09:00 - 10:30
Parallel sessions 1
09:00 - 10:30
Room: HSZ - N3
Chair/s:
Karin Maria Bausenhart, Markus Huff, Jeffrey M Zacks
Human cognition is shaped by the way humans perceive and segment continuous, dynamic, complex, and multimodal perceptual input into meaningful, discrete episodes. Such events and their boundaries (transitions that separate meaningful units of experience from each other) play a crucial role in structuring memory, guiding attention, and enhancing understanding. Perceiving an event boundary – for example, triggered by changes in time, location, protagonist, goal, or social interaction – evokes updates in working memory and thereby prompts the formation of new or adaptation of existing event models.
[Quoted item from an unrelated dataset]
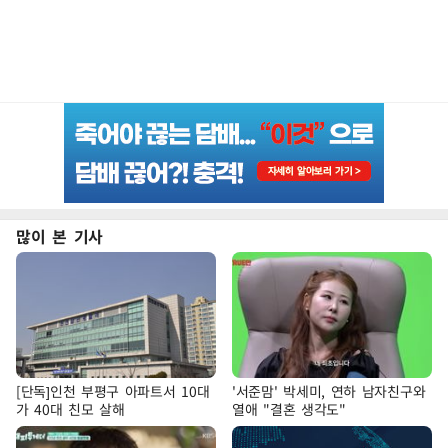
많이 본 기사
[단독]인천 부평구 아파트서 10대
'서준맘' 박세미, 연하 남자친구와
가 40대 친모 살해
열애 "결혼 생각도"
This segmentation process may thus enhance comprehension and recall by creating clear divisions between contexts, allowing individuals to better encode, retrieve, and reason about sensory experience. Events and their boundaries also influence predictive processes: within a given event, reliable forecasts can be made based on contextual continuity and abstract event schemata, but predictions become less reliable when crossing event boundaries. Recent models suggest that increased uncertainty and error in predictive processing in itself may drive the updating of event models in working memory, thus reinforcing the link between predictive processing and event segmentation. Overall, events and their boundaries serve as fundamental units of organization in cognitive processing, enabling humans to make sense of and coherently act upon a dynamic and often unpredictable world. In this symposium, we will present novel empirical and theoretical developments from psychology and cognitive science that explore the functions and mechanisms of event cognition. We will focus in particular on how boundaries affect the perception and segmentation (vs. integration) of dynamic input, how event models are formed within and across modalities, and how dynamic input, schema-based prediction, and contextual factors interplay to shape event representations and higher-level cognitive processes such as categorization, memory, and problem-solving.
Submission 579
Modeling Human Event Comprehension at Human Scale
SymposiumTalk-05
Presented by: Jeffrey M. Zacks
Jeffrey M. Zacks 1, Tan T. Nguyen 1, 2, Joset A. Etzel 1, Samuel L. Gershman 3, Matthew A. Bezdek 1, Aaron F. Bobick 1, Todd S. Braver 1
1 Washington University in Saint Louis, United States
2 Google, Inc., United States
3 Harvard University, United States
A grand challenge for cognitive science and neuroscience is to explain how the human brain forms and updates stable representations of events in the stream of behavior. One family of theories propose that event updating is triggered by transient failures in prediction quality. Prediction quality has two aspects, prediction error, or surprisal; and uncertainty, or entropy. One major barrier to understanding their roles has been constructing experimental paradigms and computational frameworks that can be directly compared to human behavior and brain activity. A second barrier is posed by the fact that in naturalistic activity, these two potential signals are correlated. This means it takes a relatively large sample of activities to tease them apart. In this talk, I will describe a large corpus of highly instrumented action recordings and accompanying behavioral and functional MRI measurements. Using these together with a computational model, we have tested the roles of prediction error and prediction uncertainty in event updating. The data support important roles for both signals in human event comprehension.